Anti-Mobilfunker entdecken Enquete-Kommission

H. Lamarr @, München, Freitag, 06.04.2012, 00:18 (vor 2692 Tagen) @ H. Lamarr

Schön zu sehen (anhand des Datums der Vorschläge) ist die Meldekette, mit der sich die "enquetebeteiligung" in der Szene ausgebreitet hat.

Stimmt nicht ganz, Bund Naturschutz und BUND haben sich beide am 17. Februar als Organisation bei "enquetebeteiligung" registrieren lassen, zwei Tage später folgte Diagnose Funk. Alle drei haben sich in der Projektgruppe "Bildung und Forschung" eingetragen (es gibt noch 13 andere Projektgruppen, z.B. "Demokratie und Staat"). Dort stellen sie jetzt die Mehrheit, denn insgesamt haben sich bei dieser Projektgruppe (bisher) nur vier Organisationen eingetragen.

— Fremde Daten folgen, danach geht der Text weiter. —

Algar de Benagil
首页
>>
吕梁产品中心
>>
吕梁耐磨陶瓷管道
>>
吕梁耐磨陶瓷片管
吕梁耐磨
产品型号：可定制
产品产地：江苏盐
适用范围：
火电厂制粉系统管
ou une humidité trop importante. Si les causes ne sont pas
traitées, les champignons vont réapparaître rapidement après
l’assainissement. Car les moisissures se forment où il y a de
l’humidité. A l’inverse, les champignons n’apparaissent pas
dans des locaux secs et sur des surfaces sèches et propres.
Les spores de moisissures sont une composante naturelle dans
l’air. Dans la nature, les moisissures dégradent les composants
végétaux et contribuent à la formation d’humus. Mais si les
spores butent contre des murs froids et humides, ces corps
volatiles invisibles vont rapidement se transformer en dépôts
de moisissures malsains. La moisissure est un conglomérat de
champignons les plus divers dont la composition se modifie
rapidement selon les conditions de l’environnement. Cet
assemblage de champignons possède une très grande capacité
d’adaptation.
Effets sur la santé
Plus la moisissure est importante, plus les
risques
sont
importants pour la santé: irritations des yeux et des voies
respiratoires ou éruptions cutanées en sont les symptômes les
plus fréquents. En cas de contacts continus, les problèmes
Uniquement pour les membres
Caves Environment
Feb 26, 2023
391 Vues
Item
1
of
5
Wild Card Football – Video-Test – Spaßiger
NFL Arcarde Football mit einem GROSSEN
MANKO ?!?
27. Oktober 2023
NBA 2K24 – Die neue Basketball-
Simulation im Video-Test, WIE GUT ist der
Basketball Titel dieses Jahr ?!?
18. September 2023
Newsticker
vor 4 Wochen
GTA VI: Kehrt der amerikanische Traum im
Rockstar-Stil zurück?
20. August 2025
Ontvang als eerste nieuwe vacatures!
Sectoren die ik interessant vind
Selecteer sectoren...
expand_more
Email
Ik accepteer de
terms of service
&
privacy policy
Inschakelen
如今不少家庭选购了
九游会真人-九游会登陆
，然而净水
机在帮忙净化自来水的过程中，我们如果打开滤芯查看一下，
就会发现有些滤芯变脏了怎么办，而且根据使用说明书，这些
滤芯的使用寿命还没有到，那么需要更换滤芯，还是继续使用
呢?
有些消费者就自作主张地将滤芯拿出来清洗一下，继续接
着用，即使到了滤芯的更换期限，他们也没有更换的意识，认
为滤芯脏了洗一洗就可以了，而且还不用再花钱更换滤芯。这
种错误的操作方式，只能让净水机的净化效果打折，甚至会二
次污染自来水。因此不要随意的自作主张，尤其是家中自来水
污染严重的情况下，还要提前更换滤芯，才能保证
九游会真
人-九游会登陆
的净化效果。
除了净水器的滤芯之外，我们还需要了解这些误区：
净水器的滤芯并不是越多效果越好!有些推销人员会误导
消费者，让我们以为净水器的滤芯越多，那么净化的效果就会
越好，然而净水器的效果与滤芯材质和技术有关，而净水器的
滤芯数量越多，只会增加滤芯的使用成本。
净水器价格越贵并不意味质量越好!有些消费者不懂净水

Auffällig auch: In der Zeitspanne vom 17. Februar bis 19. Februar haben sich bei "enquetebeteiligung" knapp 40 neue Mitglieder eingetragen, ein ungewöhnlicher Schwall, üblich sind zwei, drei Neuanmeldungen pro Tag mit teilweise großen Lücken zwischen den Tagen. Momentan hat die Projektgruppe "Bildung und Forschung" 280 Mitglieder.

Da die Organisationen kein Stimmrecht haben, könnte ich mir vorstellen, dass die "lieben Mitstreiter" nicht rein zufällig zum richtigen Zeitpunkt ihr Interesse an "enquetebeteiligung" entdeckten.